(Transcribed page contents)
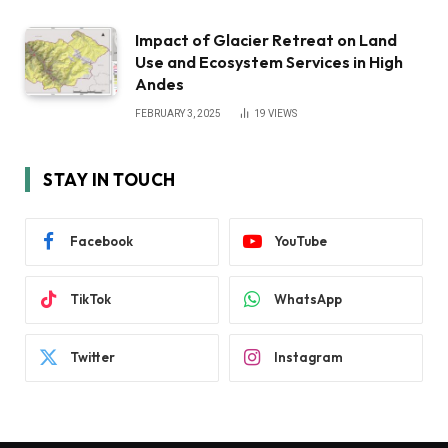
Impact of Glacier Retreat on Land
Use and Ecosystem Services in High
Andes
FEBRUARY 3, 2025
19
VIEWS
STAY IN TOUCH
Facebook
YouTube
TikTok
WhatsApp
Twitter
Instagram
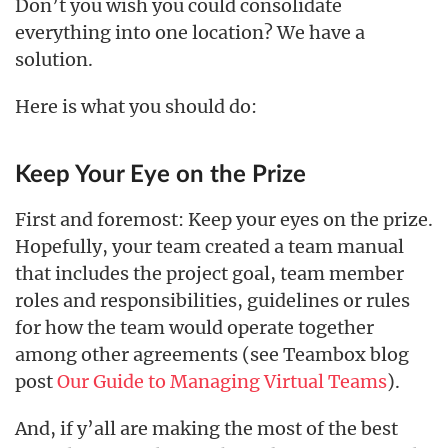
Don’t you wish you could consolidate
everything into one location? We have a
solution.
Here is what you should do:
Keep Your Eye on the Prize
First and foremost: Keep your eyes on the prize.
Hopefully, your team created a team manual
that includes the project goal, team member
roles and responsibilities, guidelines or rules
for how the team would operate together
among other agreements (see Teambox blog
post
Our Guide to Managing Virtual Teams
).
And, if y’all are making the most of the best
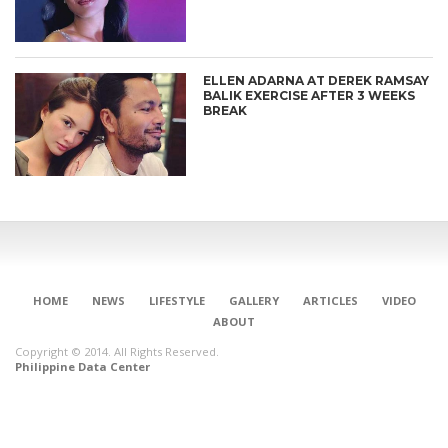
ELLEN ADARNA AT DEREK RAMSAY
BALIK EXERCISE AFTER 3 WEEKS
BREAK
HOME
NEWS
LIFESTYLE
GALLERY
ARTICLES
VIDEO
ABOUT
Copyright © 2014. All Rights Reserved.
Philippine Data Center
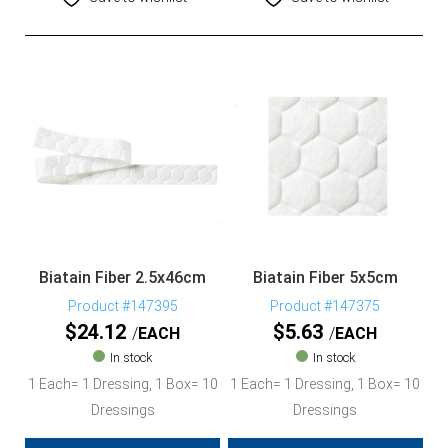
Biatain Fiber 2.5x46cm
Biatain Fiber 5x5cm
Product #147395
Product #147375
$
24.12
$
5.63
EACH
EACH
In stock
In stock
1 Each= 1 Dressing, 1 Box= 10
1 Each= 1 Dressing, 1 Box= 10
Dressings
Dressings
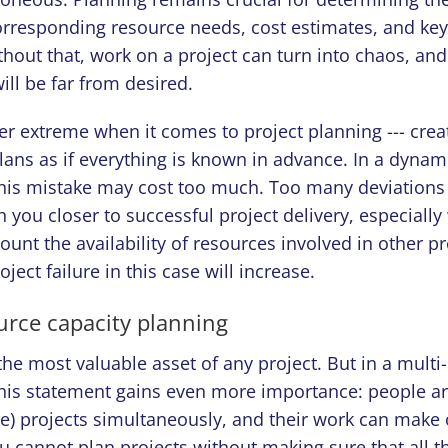
orresponding resource needs, cost estimates, and key
thout that, work on a project can turn into chaos, an
will be far from desired.
er extreme when it comes to project planning --- crea
lans as if everything is known in advance. In a dynam
his mistake may cost too much. Too many deviations f
 you closer to successful project delivery, especiall
count the availability of resources involved in other pr
roject failure in this case will increase.
urce capacity planning
he most valuable asset of any project. But in a multi-
his statement gains even more importance: people ar
e) projects simultaneously, and their work can make 
u cannot plan projects without making sure that all t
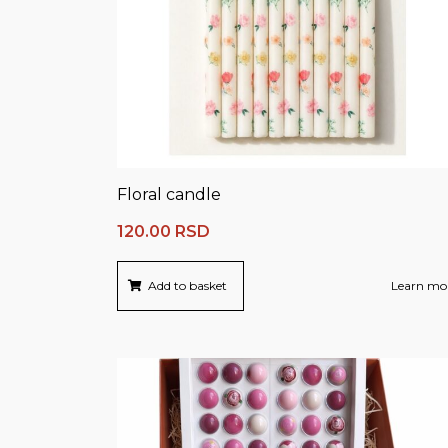
Floral candle
120.00
RSD
Add to basket
Learn mo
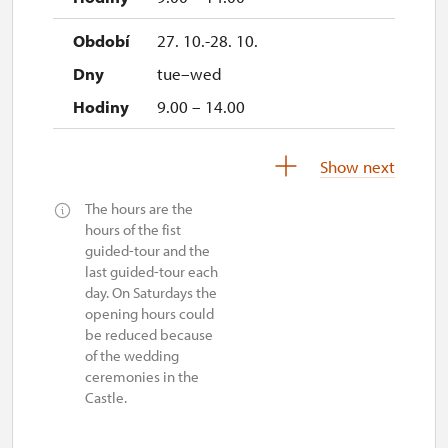
27. 10.-28. 10.
tue–wed
9.00 – 14.00
29. 10.-31. 12.
Show next
The hours are the
closed
hours of the fist
guided-tour and the
last guided-tour each
day. On Saturdays the
opening hours could
be reduced because
of the wedding
ceremonies in the
Castle.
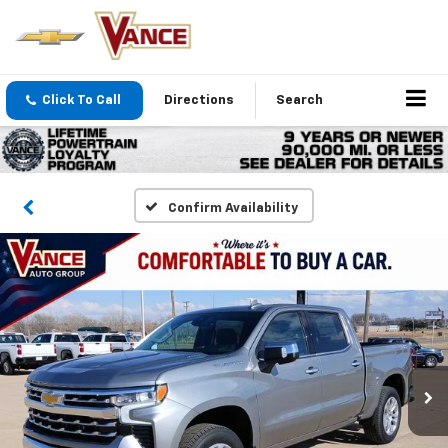
Click To Call
Directions
Search
Confirm Availability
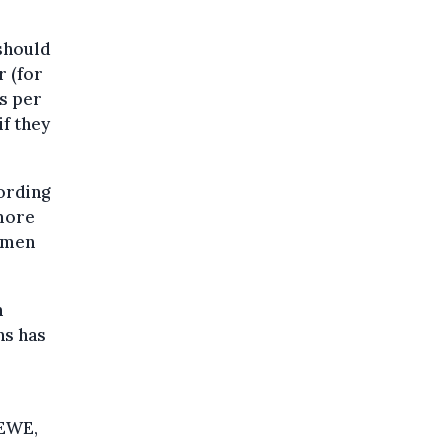
should
r (for
es per
if they
ording
 more
omen
n
ns has
DEWE,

_Your assignment_
In the data above, the stretch from the line with "Product #147395" through the line with "count the availability" is to be returned exactly, minus any pictures.

_Answer box_
Product #147395
Product #147375
$
24.12
$
5.63
EACH
EACH
In stock
In stock
1 Each= 1 Dressing, 1 Box= 10
1 Each= 1 Dressing, 1 Box= 10
Dressings
Dressings
orresponding resource needs, cost estimates, and key
thout that, work on a project can turn into chaos, an
will be far from desired.
er extreme when it comes to project planning --- crea
lans as if everything is known in advance. In a dynam
his mistake may cost too much. Too many deviations f
 you closer to successful project delivery, especiall
count the availability of resources involved in other pr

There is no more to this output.